Is there a recommended intake for cruciferous vegetables?
Although many organizations, including the National Cancer Institute, recommend the consumption of 5-9 servings (2 1/2-4 1/2 cups) of fruits and vegetables daily, separate recommendations for cruciferous vegetables have not been established. Much remains to be learned regarding cruciferous vegetable consumption and cancer prevention, but the results of some epidemiologic studies suggest that adults should aim for at least 5 servings (2 1/2 cups) per week of cruciferous vegetables.
Does cooking alter the cancer-protective effects of cruciferous vegetables?
Glucosinolates are water-soluble compounds that may be leached into cooking water. Boiling cruciferous vegetables for 9-15 minutes results in 20-60% decreases in the total glucosinolate content of cruciferous vegetables. Cooking methods that use less water, such as steaming or microwaving, may reduce glucosinolate losses. However, some cooking practices, including boiling, steaming, and microwaving at high power (850-900 watts) may inactivate myrosinase, the enzyme responsible for the breakdown of glucosinolates into isothiocyanates and indoles. Although human intestinal bacteria can break down glucosinolates to some degree, several studies in humans have found that heat inactivation of myrosinase in cruciferous vegetables substantially decreases the bioavailability of isothiocyanates. To maximize the bioavailability of isothiocyanates and indoles, it’s probably best to eat cruciferous vegetables raw or microwaved at low power.
Are there cruciferous vegetables that are particularly rich sources of specific isothiocyanates or indoles?
Different cruciferous vegetables contain different profiles of glucosinolates, which result in different profiles of isothiocyanates or indoles when they are chopped or chewed (see table below).
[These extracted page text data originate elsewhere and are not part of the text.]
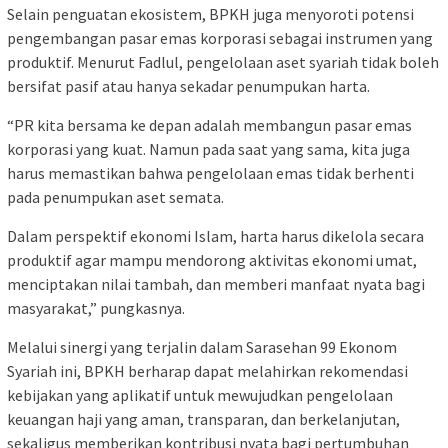
Selain penguatan ekosistem, BPKH juga menyoroti potensi
pengembangan pasar emas korporasi sebagai instrumen yang
produktif. Menurut Fadlul, pengelolaan aset syariah tidak boleh
bersifat pasif atau hanya sekadar penumpukan harta.
“PR kita bersama ke depan adalah membangun pasar emas
korporasi yang kuat. Namun pada saat yang sama, kita juga
harus memastikan bahwa pengelolaan emas tidak berhenti
pada penumpukan aset semata.
Dalam perspektif ekonomi Islam, harta harus dikelola secara
produktif agar mampu mendorong aktivitas ekonomi umat,
menciptakan nilai tambah, dan memberi manfaat nyata bagi
masyarakat,” pungkasnya.
Melalui sinergi yang terjalin dalam Sarasehan 99 Ekonom
Syariah ini, BPKH berharap dapat melahirkan rekomendasi
kebijakan yang aplikatif untuk mewujudkan pengelolaan
keuangan haji yang aman, transparan, dan berkelanjutan,
sekaligus memberikan kontribusi nyata bagi pertumbuhan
For example, broccoli is a rich source of glucoraphanin, the precursor of sulforaphane, and glucobrassicin, the precursor of indole-3-carbinol. Broccoli sprouts are concentrated sources of glucoraphanin, providing 10-100 times more by weight than mature broccoli plants. Broccoli sprouts that are certified to contain at least 73 mg of glucoraphanin (also called sulforaphane glucosinolate or SGS) per 1-oz serving are available in some health food and grocery stores.